Not about Balance, but Justice:
Justice Rothstein voices his dissatisfaction with the majority opinion. Essentially, he regards the project before the Court as one of balancing interests:
“In my opinion, Parliament has said that protection of society is the paramount consideration when it comes to such sentencing. Elevating rehabilitation and reintegration into society to a more significant factor diverts the sentencing judge from adhering to the expressed intention of Parliament” (para 100).
He, therefore, sets the interests of public safety and the interests of rehabilitating and reintegrating into society Aboriginal offenders on a crash course. Conceptualized as such, it becomes almost impossible to tip the scales in favour of the Aboriginal offenders.

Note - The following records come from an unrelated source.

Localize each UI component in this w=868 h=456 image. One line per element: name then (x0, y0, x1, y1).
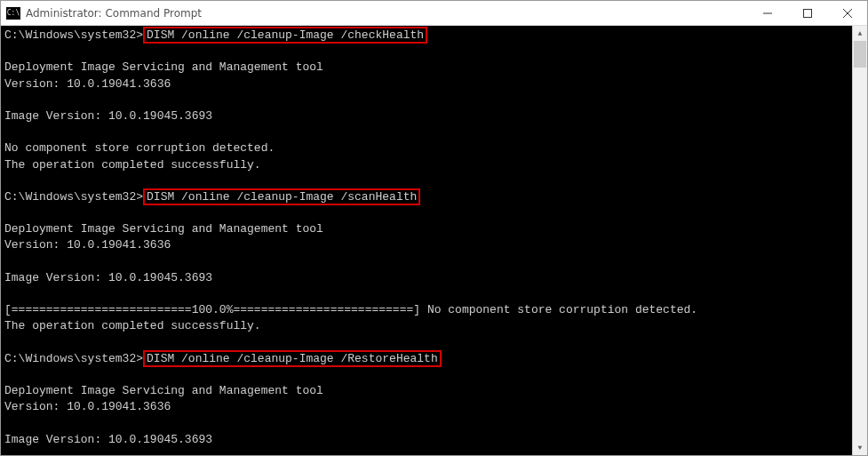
prompt-text: C:\Windows\system32> (4, 352, 143, 365)
scrollbar-thumb[interactable] (854, 41, 866, 68)
output-line: The operation completed successfully. (4, 319, 261, 332)
output-line: Deployment Image Servicing and Managemen… (4, 222, 323, 236)
svg-rect-1 (803, 9, 811, 17)
output-line: Deployment Image Servicing and Managemen… (4, 60, 323, 74)
scrollbar-track[interactable] (853, 41, 867, 440)
maximize-icon (803, 9, 812, 18)
output-line: Version: 10.0.19041.3636 (4, 238, 171, 252)
output-line: [==========================100.0%=======… (4, 303, 697, 316)
command-checkhealth: DISM /online /cleanup-Image /checkHealth (143, 27, 427, 44)
command-restorehealth: DISM /online /cleanup-Image /RestoreHeal… (143, 350, 442, 367)
cmd-icon: C:\ (6, 7, 20, 20)
command-prompt-window: C:\ Administrator: Command Prompt C:\Win… (0, 0, 868, 456)
scroll-up-arrow-icon[interactable]: ▲ (853, 26, 867, 41)
titlebar[interactable]: C:\ Administrator: Command Prompt (1, 1, 867, 26)
prompt-text: C:\Windows\system32> (4, 28, 143, 42)
output-line: Version: 10.0.19041.3636 (4, 77, 171, 91)
content-area: C:\Windows\system32>DISM /online /cleanu… (1, 26, 867, 455)
output-line: Image Version: 10.0.19045.3693 (4, 433, 212, 446)
minimize-button[interactable] (747, 1, 787, 26)
close-icon (843, 9, 852, 18)
vertical-scrollbar[interactable]: ▲ ▼ (852, 26, 867, 455)
maximize-button[interactable] (787, 1, 827, 26)
close-button[interactable] (827, 1, 867, 26)
output-line: Image Version: 10.0.19045.3693 (4, 109, 212, 123)
output-line: Image Version: 10.0.19045.3693 (4, 271, 212, 284)
output-line: No component store corruption detected. (4, 141, 275, 155)
window-title: Administrator: Command Prompt (26, 7, 747, 20)
prompt-text: C:\Windows\system32> (4, 190, 143, 204)
command-scanhealth: DISM /online /cleanup-Image /scanHealth (143, 188, 420, 205)
output-line: Deployment Image Servicing and Managemen… (4, 384, 323, 397)
scroll-down-arrow-icon[interactable]: ▼ (853, 440, 867, 455)
terminal-output[interactable]: C:\Windows\system32>DISM /online /cleanu… (1, 26, 852, 455)
output-line: Version: 10.0.19041.3636 (4, 400, 171, 413)
window-controls (747, 1, 867, 26)
output-line: The operation completed successfully. (4, 158, 261, 172)
minimize-icon (763, 9, 772, 18)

But that is not the point. The overarching goal of Section 718 of the Criminal Code and the Gladue decision are not to separate Canadians into two camps with two competing interests, but rather to unite them together with the shared goal of “a just, peaceful and safe society.” In the same way that it is not just Aboriginals who benefit from a safer society, it is not just non-Aboriginals who deserve justice in Canada. Given the history of colonialism and systematic abuses suffered by Aboriginal Canadians, the Supreme Court of Canada had the opportunity to meaningfully recognize these unique hardships and, more importantly, to continue the arduous task of remedying them.